One approach would be extracting the keys and values in arrays and then use a similar loop -

k = np.array(list(mapping.keys()))
v = np.array(list(mapping.values()))

out = np.zeros_like(input_array)
for key,val in zip(k,v):
    out[input_array==key] = val

Benefit with this one over the original one is the spatial-locality of the array data for efficient data-fetching, which is used in the iterations.

Also, since you mentioned thousand large np.arrays. So, if the mapping dictionary stays the same, that step to get the array versions - k and v would be a one-time setup process.

Approach #2 : Vectorized one with searchsorted

A vectorized one could be suggested using np.searchsorted -

sidx = k.argsort() #k,v from approach #1

k = k[sidx]
v = v[sidx]

idx = np.searchsorted(k,input_array.ravel()).reshape(input_array.shape)
idx[idx==len(k)] = 0
mask = k[idx] == input_array
out = np.where(mask, v[idx], 0)

Approach #3 : Vectorized one with mapping-array for integer keys

A vectorized one could be suggested using a mapping array for integer keys, which when indexed by the input array would lead us directly to the final output -

mapping_ar = np.zeros(k.max()+1,dtype=v.dtype) #k,v from approach #1
mapping_ar[k] = v
out = mapping_ar[input_array]


回答2:

I think the Divakar #3 method assumes that the mapping dict covers all values (or at least the maximum value) in the target array.
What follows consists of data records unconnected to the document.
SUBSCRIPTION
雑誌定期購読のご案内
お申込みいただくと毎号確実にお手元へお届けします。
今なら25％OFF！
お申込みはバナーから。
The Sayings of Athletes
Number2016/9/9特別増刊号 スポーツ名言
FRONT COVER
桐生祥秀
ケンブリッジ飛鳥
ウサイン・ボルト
Otherwise, to avoid index out of range errors, you have to replace the line

mapping_ar = np.zeros(k.max()+1,dtype=v.dtype) with

mapping_ar = np.zeros(array.max()+1,dtype=v.dtype)
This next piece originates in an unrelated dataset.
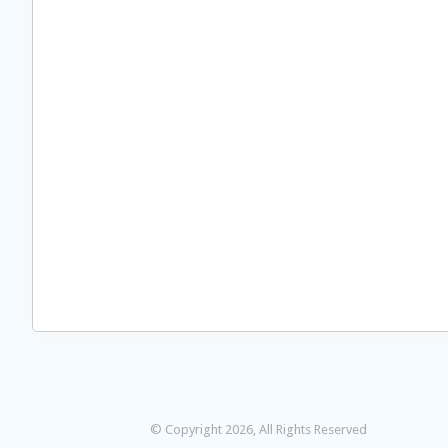
© Copyright 2026, All Rights Reserved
That adds considerable overhead.



回答3:

Given that you're using numpy arrays, I'd suggest you do a mapping using numpy too. Here's a vectorized approach using np.select:

mapping = {1:2, 5:3, 8:6}
keys, choices = list(zip(*mapping.items()))
# [(1, 5, 8), (2, 3, 6)]
# we can use broadcasting to obtain a 3x100x100
# array to use as condlist
conds = np.array(keys)[:,None,None]  == input_array
# use conds as arrays of conditions and the values 
# as choices
np.select(conds, choices)

array([[2, 2, 2, ..., 0, 0, 0],
       [2, 2, 2, ..., 0, 0, 0],
       [2, 2, 2, ..., 0, 0, 0],
       ...,
       [0, 0, 0, ..., 0, 0, 0],
       [0, 0, 0, ..., 0, 0, 0],
       [0, 0, 0, ..., 0, 0, 0]])


回答4:

The numpy_indexed library (disclaimer: I am its author) provides functionality to implement this operation in an efficient vectorized maner:

import numpy_indexed as npi
output_array = npi.remap(input_array.flatten(), list(mapping.keys()), list(mapping.values())).reshape(input_array.shape)

Note; I didnt test it; but it should work along these lines. Efficiency should be good for large inputs, and many items in the mapping; I imagine similar to divakars' method 2; not as fast as his method 3. But this solution is aimed more at generality; and it will also work for inputs which are not positive integers; or even nd-arrays (f.i. replacing colors in an image with other colors, etc).